I am audio reading this new book, "Dog Whistle Politics," by Ian Haney Lopez.  While only in Chapter 4, I have already realized the true purpose and nature of color blindness as it is practiced today. Moreover, I have learned how structural and strategic racism are used to win elections and to continue to concentrate wealth among the one percent, while being propped up and supported by the concept of color blindness for the masses.

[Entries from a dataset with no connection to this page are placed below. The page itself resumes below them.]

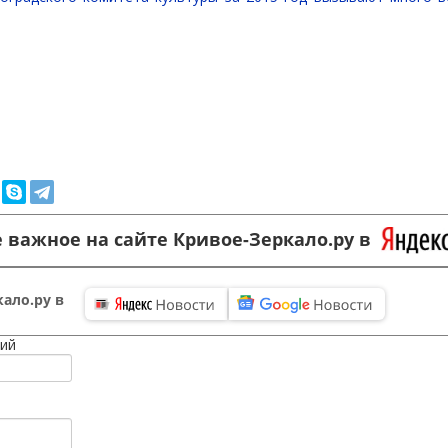
 важное на сайте Кривое-Зеркало.ру в
ало.ру в
ий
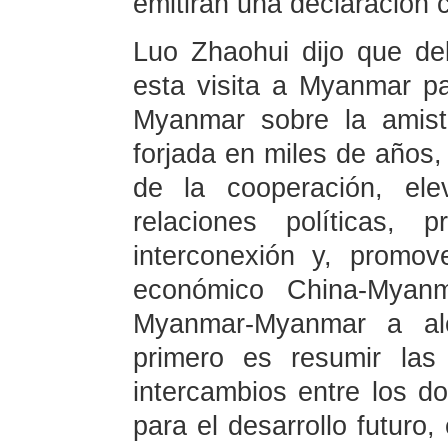
emitirán una declaración 
Luo Zhaohui dijo que del
esta visita a Myanmar pa
Myanmar sobre la amist
forjada en miles de años, 
de la cooperación, ele
relaciones políticas, 
interconexión y, promov
económico China-Myanm
Myanmar-Myanmar a alc
primero es resumir las 
intercambios entre los dos
para el desarrollo futuro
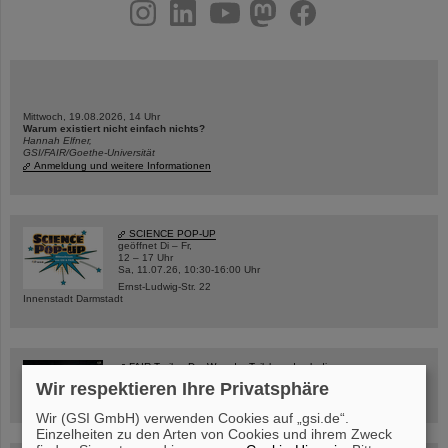
instagram
linkedin
youtube
helmholtz.social
facebook
Mittwoch, 19.08.2026, 14 Uhr
Warum existiert nicht einfach nichts?
Hannah Elfner,
GSI/FAIR/Goethe-Universität
Anmeldung und weitere Informationen
SCIENCE POP-UP
geöffnet Di – Fr,
12 – 17 Uhr
Sa, 11.07.26, 10:30-16:00 Uhr
Ernst-Ludwig-Str. 22
Innenstadt Darmstadt
FAIR-Trailer: Der Weg der Teilchen durch die
Beschleunigeranlage
Wir respektieren Ihre Privatsphäre
Wir (GSI GmbH) verwenden Cookies auf „gsi.de“.
Einzelheiten zu den Arten von Cookies und ihrem Zweck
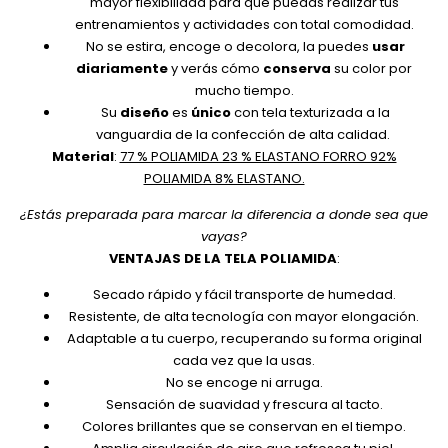
mayor flexibilidad para que puedas realizar tus
entrenamientos y actividades con total comodidad.
No se estira, encoge o decolora, la puedes
usar
diariamente
y verás cómo
conserva
su color por
mucho tiempo.
Su
diseño
es
único
con tela texturizada a la
vanguardia de la confección de alta calidad.
Material
:
77 % POLIAMIDA 23 % ELASTANO FORRO 92%
POLIAMIDA 8% ELASTANO.
¿Estás preparada para marcar la diferencia a donde sea que
vayas?
VENTAJAS DE LA TELA POLIAMIDA
:
Secado rápido y fácil transporte de humedad.
Resistente, de alta tecnología con mayor elongación.
Adaptable a tu cuerpo, recuperando su forma original
cada vez que la usas.
No se encoge ni arruga.
Sensación de suavidad y frescura al tacto.
Colores brillantes que se conservan en el tiempo.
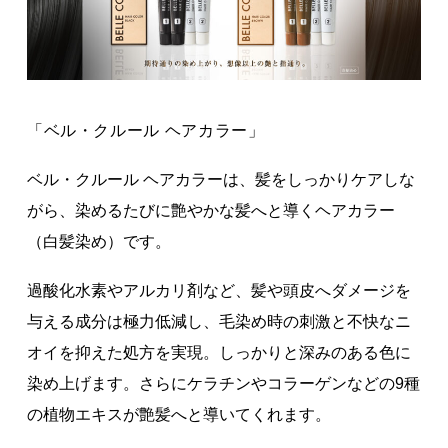
著作権について
「ベル・クルール ヘアカラー」
ベル・クルール ヘアカラーは、髪をしっかりケアしな
がら、染めるたびに艶やかな髪へと導くヘアカラー
（白髪染め）です。
過酸化水素やアルカリ剤など、髪や頭皮へダメージを
与える成分は極力低減し、毛染め時の刺激と不快なニ
オイを抑えた処方を実現。しっかりと深みのある色に
染め上げます。さらにケラチンやコラーゲンなどの9種
の植物エキスが艶髪へと導いてくれます。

Dog whistle politics are used to deny the rights of everyone, not just people of color, just as racism is used for the same purpose. What is important to note is that the purpose is not the intent, but rather the desired outcome. People who are color blind do not recognize this, and

this is why being color blind is so important to achieving those desired outcomes. When white people hear the silent whistle, it plays the delicate tones of denial -- the fragility of their rights as white people, with the crescendo being the potential for the very destruction of their way of life. They then vote for policies that directly adversely affect them without ever realizing that the very policies that they are attributing as undeserved benefits to non-white people are actually for the benefit of themselves. They don't realize that the real aim and purpose of these policies are to concentrate wealth at their expense by appealing to their sense of "rightness."


Dog Whistle politics are used in various forms and with various intensities. The key here is that no where in the discourse is overt racism expressed. Here is a great example of what I mean:


"Sen. Tom Coburn Hopes Mitch McConnell 'Truly Establishes Regular Order'."

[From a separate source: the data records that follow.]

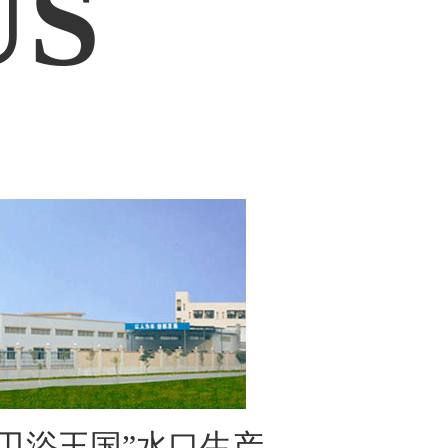
US
卫浴王国”水口生产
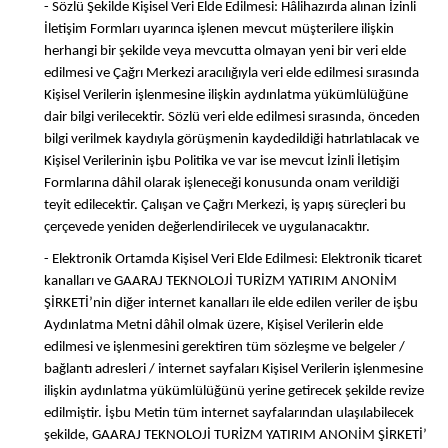
- Sözlü Şekilde Kişisel Veri Elde Edilmesi: Hâlihazırda alınan İzinli
İletişim Formları uyarınca işlenen mevcut müşterilere ilişkin
herhangi bir şekilde veya mevcutta olmayan yeni bir veri elde
edilmesi ve Çağrı Merkezi aracılığıyla veri elde edilmesi sırasında
Kişisel Verilerin işlenmesine ilişkin aydınlatma yükümlülüğüne
dair bilgi verilecektir. Sözlü veri elde edilmesi sırasında, önceden
bilgi verilmek kaydıyla görüşmenin kaydedildiği hatırlatılacak ve
Kişisel Verilerinin işbu Politika ve var ise mevcut İzinli İletişim
Formlarına dâhil olarak işleneceği konusunda onam verildiği
teyit edilecektir. Çalışan ve Çağrı Merkezi, iş yapış süreçleri bu
çerçevede yeniden değerlendirilecek ve uygulanacaktır.
- Elektronik Ortamda Kişisel Veri Elde Edilmesi: Elektronik ticaret
kanalları ve GAARAJ TEKNOLOJİ TURİZM YATIRIM ANONİM
ŞİRKETİ’nin diğer internet kanalları ile elde edilen veriler de işbu
Aydınlatma Metni dâhil olmak üzere, Kişisel Verilerin elde
edilmesi ve işlenmesini gerektiren tüm sözleşme ve belgeler /
bağlantı adresleri / internet sayfaları Kişisel Verilerin işlenmesine
ilişkin aydınlatma yükümlülüğünü yerine getirecek şekilde revize
edilmiştir. İşbu Metin tüm internet sayfalarından ulaşılabilecek
şekilde, GAARAJ TEKNOLOJİ TURİZM YATIRIM ANONİM ŞİRKETİ’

Let me explain what this statement really means:


"Tom Coburn hopes Mitch McConnell puts that nigger in his place once and for all and gets him, his bitch and his bastards out of the White House."

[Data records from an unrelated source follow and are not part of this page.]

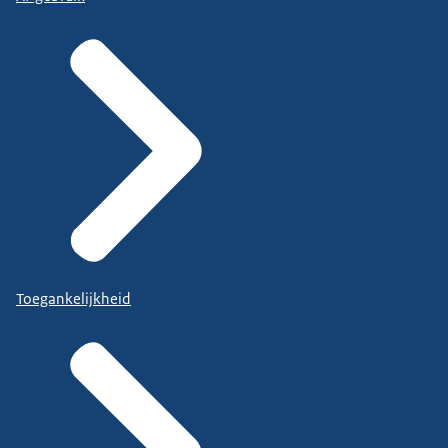
Toegankelijkheid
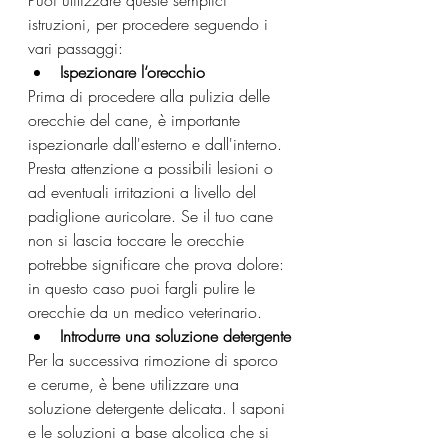
istruzioni, per procedere seguendo i 
vari passaggi:
Ispezionare l‘orecchio
Prima di procedere alla pulizia delle 
orecchie del cane, è importante 
ispezionarle dall'esterno e dall'interno. 
Presta attenzione a possibili lesioni o 
ad eventuali irritazioni a livello del 
padiglione auricolare. Se il tuo cane 
non si lascia toccare le orecchie 
potrebbe significare che prova dolore: 
in questo caso puoi fargli pulire le 
orecchie da un medico veterinario.
Introdurre una soluzione detergente
Per la successiva rimozione di sporco 
e cerume, è bene utilizzare una 
soluzione detergente delicata. I saponi 
e le soluzioni a base alcolica che si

Don't think so? What do you hear in that statement? What does that statement mean to you? What, in fact, does Establishing Regular Order make you feel like?" What sort of "disorder" do you feel we are a part of today? Any visceral feelings of perceived rightness in that statement?


Why, you may ask, would I believe that this statement is extremely powerful and is an example of Dog Whistle politics? I'll tell you. It is because it represents the very heart of hidden agendas. It contains those silent whistles that are heard subliminally rather than seen, those sounds that resonate in the subconscious minds of people who are otherwise normal, upstanding citizens and who abhor overt and malicious expressions of racism. It affects people who are colorblind today because they believe that race should never be used for any purpose whatsoever, and they believe that this lofty vision has been achieved.


During President Obama's bid for the White House, the silent whistle blew incessantly and no one called out any of the politicians, since it couldn't be proven that they were being "overtly racist," or having "malicious intent." Here are but a couple of the notable statements:


Rick Santorum said:

 “I don’t want to make black people’s lives better by giving them other people’s money.”

Newt Gingrich said:

“I will tell black people to demand paychecks instead of food stamps.”


Barack Obama was repeatedly called, "The Food Stamp President."


In an eloquently written article by Yvette Carnell entitled, "White People Make Up 42% of the Poor, But Take in Whopping 69% of Government Benefits," she illuminates statistics taken from the New York Times Economix Blog:


"Another finding of the study is that the distribution of benefits no longer aligns with the demography of poverty. African-Americans, who make up 22 percent of the poor, receive 14 percent of government benefits, close to their 12 percent population share.


White non-Hispanics, who make up 42 percent of the poor, receive 69 percent of government benefits – again, much closer to their 64 percent population share."


She goes on to implore the reader to "Read that again. It says blacks comprise 22 percent of the poor, but blacks only take in 14 percent of government benefits. Conversely,  whites make up 42 percent of the poor , but take in a disproportionate 69 percent of government benefits." 


Her observation certainly achieved full merit as far as I'm concerned when she wrote, "If Republicans cut these programs, as part of the sequester or any other backdoor maneuver, their issue will be with their own base, not blacks. Although, I’m not yet convinced that some white right wingers wouldn’t starve themselves if it meant robbing a black or brown person of a spoonful of broth."

Back in 1979, the Supreme Court decided that only "malicious intent" and overt, seen, racism was unconstitutional. They reiterated Justice Powell's assertion that the constitution was "colorblind." The context was changed however, when racism was revived and reorganized in the early 80s in order to justify how we have come to "view" racism today. 


In a color blind society, racism is HEARD, not SEEN. Therefore, we do not "view" racism at all. Think about it. By taking away the "seen" expressions of racism, it is virtually impossible to prove its very existence -- the desired outcome. It became palatable for people of all ethnicities to become colorblind and through this lens, it served to erase racism in discourse and overt expressions, but not the structural, strategic, institutional and systemic functionality of it for purposes of concentrating wealth among the One Percent.


I encourage everyone to read, "Dog Whistle Politics-How Coded Racial Appeals have Reinvented racism and Wrecked the Middle Class," by Ian Haney Lopez.